Edit: worked it out. Allow the triiodine ion to have an oxidation number of -1/3. From there you can see that the I from IO_3^2- (aq) reduces in its oxidation number (from +5 -------> -1/3) while the I^-(aq) increases in it's oxidation number (from -1 -----> -1/3). Work out the rest from there Thought I would do this since it wasn't so straight forward

[helloworld]

Does anyone have answers to thushans notes for chem on here?

[Adequace]

Can someone confirm that the relative formula mass of Fe2(CO3)3 is 291.714? The book has a different answer..

[Sine]

Can someone confirm that the relative formula mass of Fe2(CO3)3 is 291.714? The book has a different answer..

291.6gmol-1
292gmol-1 (3 sig figs)

Fe2 = 55.8 x 2
C3 = 12.0 x 3
O9 = 16.0 x 9

This is when using the vce databooklet.

[Adequace]

291.6gmol-1
292gmol-1 (3 sig figs)

Fe2 = 55.8 x 2
C3 = 12.0 x 3
O9 = 16.0 x 9

This is when using the vce databooklet.

Thanks, the book had something around ~297 lol.

[keltingmeith]

291.6gmol-1
292gmol-1 (3 sig figs)

Fe2 = 55.8 x 2
C3 = 12.0 x 3
O9 = 16.0 x 9

This is when using the vce databooklet.

Nitpick: you should leave that to one decimal place, because you're adding the numbers together, not multiplying/dividing.

[Sine]

Nitpick: you should leave that to one decimal place, because you're adding the numbers together, not multiplying/dividing.

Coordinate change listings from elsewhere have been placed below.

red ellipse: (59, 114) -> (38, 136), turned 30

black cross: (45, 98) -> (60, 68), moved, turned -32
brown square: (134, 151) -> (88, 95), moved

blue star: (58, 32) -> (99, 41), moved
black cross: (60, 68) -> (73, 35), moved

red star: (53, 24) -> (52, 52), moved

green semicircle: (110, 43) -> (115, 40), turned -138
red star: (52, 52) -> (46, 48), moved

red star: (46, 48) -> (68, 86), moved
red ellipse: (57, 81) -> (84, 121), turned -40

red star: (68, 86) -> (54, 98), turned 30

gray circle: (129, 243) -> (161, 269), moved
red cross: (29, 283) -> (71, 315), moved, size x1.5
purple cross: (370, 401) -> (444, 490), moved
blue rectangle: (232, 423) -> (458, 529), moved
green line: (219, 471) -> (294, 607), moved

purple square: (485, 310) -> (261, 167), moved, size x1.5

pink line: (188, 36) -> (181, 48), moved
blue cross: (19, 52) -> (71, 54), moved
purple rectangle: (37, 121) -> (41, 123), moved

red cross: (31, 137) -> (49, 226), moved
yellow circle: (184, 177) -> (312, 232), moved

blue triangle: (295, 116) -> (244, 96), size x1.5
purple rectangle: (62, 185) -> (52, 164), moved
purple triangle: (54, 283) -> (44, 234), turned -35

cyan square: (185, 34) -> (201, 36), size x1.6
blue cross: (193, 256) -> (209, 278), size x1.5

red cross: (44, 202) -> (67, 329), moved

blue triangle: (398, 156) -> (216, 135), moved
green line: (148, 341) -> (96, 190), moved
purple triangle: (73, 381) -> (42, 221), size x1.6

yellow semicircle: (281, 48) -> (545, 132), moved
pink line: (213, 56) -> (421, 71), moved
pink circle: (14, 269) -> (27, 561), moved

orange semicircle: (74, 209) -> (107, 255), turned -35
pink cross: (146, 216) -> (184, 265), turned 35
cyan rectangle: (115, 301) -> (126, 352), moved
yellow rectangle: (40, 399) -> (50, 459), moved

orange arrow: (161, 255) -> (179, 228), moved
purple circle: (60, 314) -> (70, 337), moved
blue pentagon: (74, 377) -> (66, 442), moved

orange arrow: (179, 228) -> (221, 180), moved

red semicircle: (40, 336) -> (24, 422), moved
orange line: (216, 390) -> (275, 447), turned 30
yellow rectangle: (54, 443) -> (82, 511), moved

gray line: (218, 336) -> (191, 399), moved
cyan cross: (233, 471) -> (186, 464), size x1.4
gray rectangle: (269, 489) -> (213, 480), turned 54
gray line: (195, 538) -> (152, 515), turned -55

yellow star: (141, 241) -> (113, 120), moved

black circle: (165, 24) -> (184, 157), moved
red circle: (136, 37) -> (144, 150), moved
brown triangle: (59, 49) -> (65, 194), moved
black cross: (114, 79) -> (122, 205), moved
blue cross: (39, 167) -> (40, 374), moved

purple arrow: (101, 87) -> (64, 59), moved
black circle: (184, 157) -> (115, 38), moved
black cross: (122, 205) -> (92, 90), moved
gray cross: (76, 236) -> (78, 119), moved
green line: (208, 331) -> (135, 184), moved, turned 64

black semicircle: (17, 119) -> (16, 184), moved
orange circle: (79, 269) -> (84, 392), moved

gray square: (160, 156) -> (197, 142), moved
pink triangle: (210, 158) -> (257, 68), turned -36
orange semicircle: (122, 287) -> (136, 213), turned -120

oh forgot about that good pickup.

[Shax]

Guys, the textbook has a compound named as "2-Methylpropene".
I think it is redundant to put the 2 there since it doesn't add anything. Methylpropene is just enough as the numbering always starts from the double bond and the methyl group cannot be attached anywhere else (if it was one or three, it would be called butene).
I have heard it said that vcaa assessors consider putting a number that is not required in the IUPAC name as a mistake. What do you think guys??